Apart from Augusta National, Oakmont Country Club has hosted more major Championships than any other course in the U.S. and it’s considered by many to be the toughest golf course in the world.
Oakmont is hidden away in the Pennsylvanian hills near Pittsburgh and steel magnate Henry C. Fownes fathered Oakmont in 1903. His son William, former U.S. Amateur Champion, continued his father’s work for an entire lifetime. The result can be summed up in three words, greens and bunkers. The greens at Oakmont are lightning fast and the bunkering is penal, epitomised by the famous “Church Pews” bunker which catches errant drives at the 3rd and 4th holes. Rumour has it that the greens were actually slowed down ahead of a national championship… they really are that fast.

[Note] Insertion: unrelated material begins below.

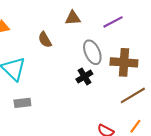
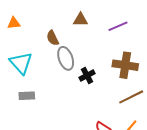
gray ellipse: (92, 52) -> (66, 58), moved

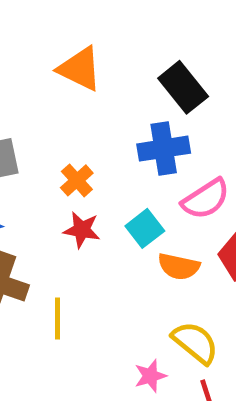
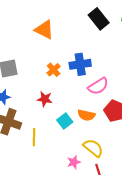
black rectangle: (183, 87) -> (99, 19), moved
orange cross: (77, 180) -> (54, 70), moved
cyan square: (145, 228) -> (65, 121), moved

“From its very beginnings, when the par for the course was set at 80,” wrote Mike Stachura in American Classic Courses, “Oakmont Country Club has made no apologies and taken no prisoners. It prides itself on being a brutal test of golf from green to tee, seemingly laughing full-throated at the visiting golfer like an evil genie. It was, according to 1927 U.S. Open winner Tommy armour, “a cruel and treacherous playground.” It still is. Par may no longer be 80 at Oakmont, but it sure feels like it.”
Since the 1978 PGA Championship I have had the good fortune in having attended all the key national championships played at this tour de force course.
In my mind, the US Open has four iconic layouts which should be hosting America's national championship of golf -- the US Open each ten years. Oakmont, along with Shinnecock Hills and Pebble Beach and Pinehurst #2, are all stellar and all for various reasons due to the nature of their designs. A planned record 10th US Open will be contested in 2025.
Oakmont has always been about a penal style of architecture -- the Fownes were not interested in treating half-hearted shots with anything other than tough love. And I emphasize the word "tough" more than "love." But the aspect that elevates Oakmont beyond the torture chamber reputation is the pedigree of the winners who have been able to climb the Mount Everest in golf in America. With the exception of Sam Parks, Jr. in 1935 -- the winners of the various US Opens played at the Pittsburgh area club have been certifiable Hall-of-Famers. In many ways, Oakmont rivals that of Muirfield in being able to identify those with the most consummate of golf skills.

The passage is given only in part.